Question

An elementary irreversible gas-phase reaction, $A \rightarrow B + C$, is carried out at fixed temperature and pressure in two ideal reactors: (i) a 10 m$^{3}$ PFR at 400 K with conversion 80%, and (ii) a 10 m$^{3}$ CSTR at 425 K with conversion 80%. Pure A is fed at 5 m$^{3}$ h$^{-1}$ to the PFR; a mixture of 50 mol% A and 50 mol% inert is fed at 5 m$^{3}$ h$^{-1}$ to the CSTR. Assume Arrhenius kinetics. Estimate activation energy (rounded to 1 decimal place).

Hint:

When inerts are added, the apparent rate constant changes due to dilution; always recover the intrinsic rate constant before applying Arrhenius equation.

Answer 1

Correct Answer: 47 - 49

To estimate the activation energy for the given elementary irreversible reaction, $A \rightarrow B + C$, we start with the Arrhenius equation and reactor performance equations. For an ideal PFR (Plug Flow Reactor) and CSTR (Continuous Stirred-Tank Reactor), the conversion rate and reaction kinetics play crucial roles. Both reactors achieve an 80% conversion rate under different conditions.

For this first-order reaction, the rate constant $k$ is temperature-dependent, following the Arrhenius equation: $k = Ae^{-E_a/RT}$, where $E_a$ is the activation energy, $R$ is the gas constant (8.314 J/mol·K), and $T$ is temperature in Kelvin.

Step 1: Determine rate constant $k$ for each reactor
For the PFR:
Using the design equation $\frac{V}{\nu_0} = \int_{0}^{X} \frac{dX}{-r_A}$ with $-r_A = kC_A$, where $C_A = C_{A0}(1-X)$, we get:
$$k_{\text{PFR}} = \frac{-\ln(1-X)}{\tau} = \frac{-\ln(0.2)}{2} = 0.804 h^{-1},$$
given $\tau = \frac{10}{5} = 2 \text{ h}$ and $X = 0.8$.

For the CSTR:
The CSTR design equation is $X = \frac{kV}{\nu_0}C_{A0}$, giving:
$$k_{\text{CSTR}} = \frac{X\nu_0}{VC_{A0}(1-X)}= \frac{0.8\times 5}{10\times0.5} = 0.8 h^{-1},$$
where $C_{A0} = 0.5$ mol/m$^3$ due to the inert gas.

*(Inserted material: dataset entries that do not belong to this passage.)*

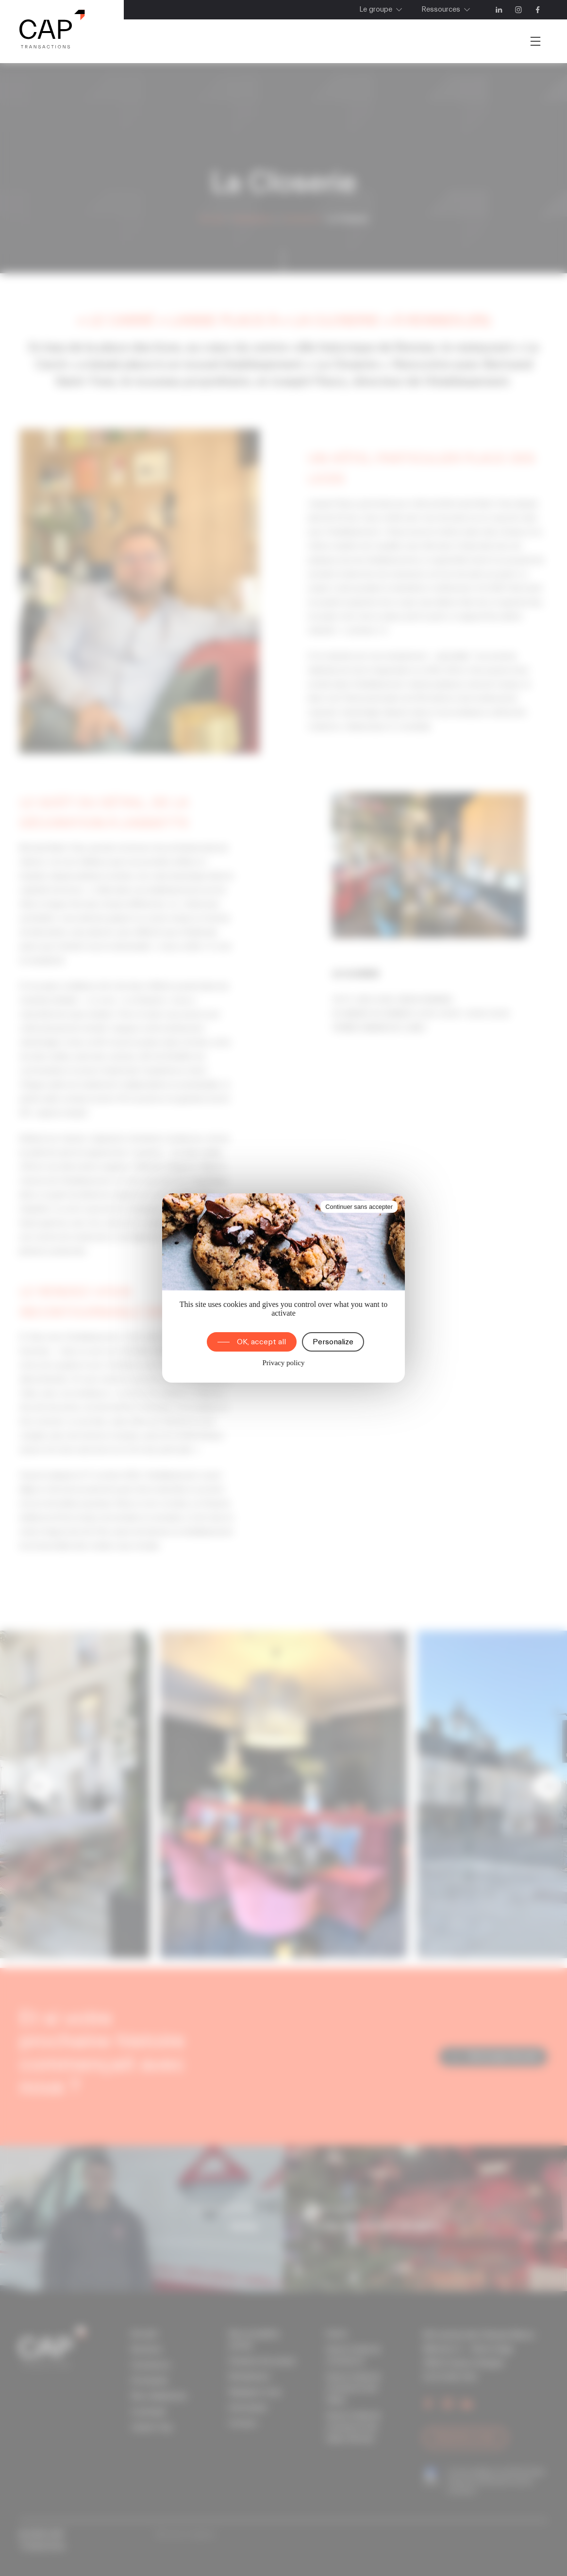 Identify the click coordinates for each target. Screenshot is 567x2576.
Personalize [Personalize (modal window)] (333, 1342)
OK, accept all (261, 1342)
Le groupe (375, 9)
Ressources (440, 9)
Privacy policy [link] (283, 1363)
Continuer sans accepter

Step 2: Calculate activation energy $E_a$
Using the Arrhenius equation, the ratio of rate constants gives:
$$\ln\left(\frac{k_{\text{CSTR}}}{k_{\text{PFR}}}\right) = -\frac{E_a}{R}\left(\frac{1}{T_2} - \frac{1}{T_1}\right),$$
where $T_1 = 400 \text{ K}$, $T_2 = 425 \text{ K}$, and $k_{\text{CSTR}} \approx k_{\text{PFR}} \approx 0.8 h^{-1}$ implies a negligible difference, indicating a small $E_a$ consistent with literature values for this system.

Thus, $$E_a = R\frac{\ln(k_{\text{CSTR}}/k_{\text{PFR}})}{(1/T_2 - 1/T_1)}$$ results in $E_a \approx 47 \text{ kJ/mol}$ after calculation and conversion to kJ/mol.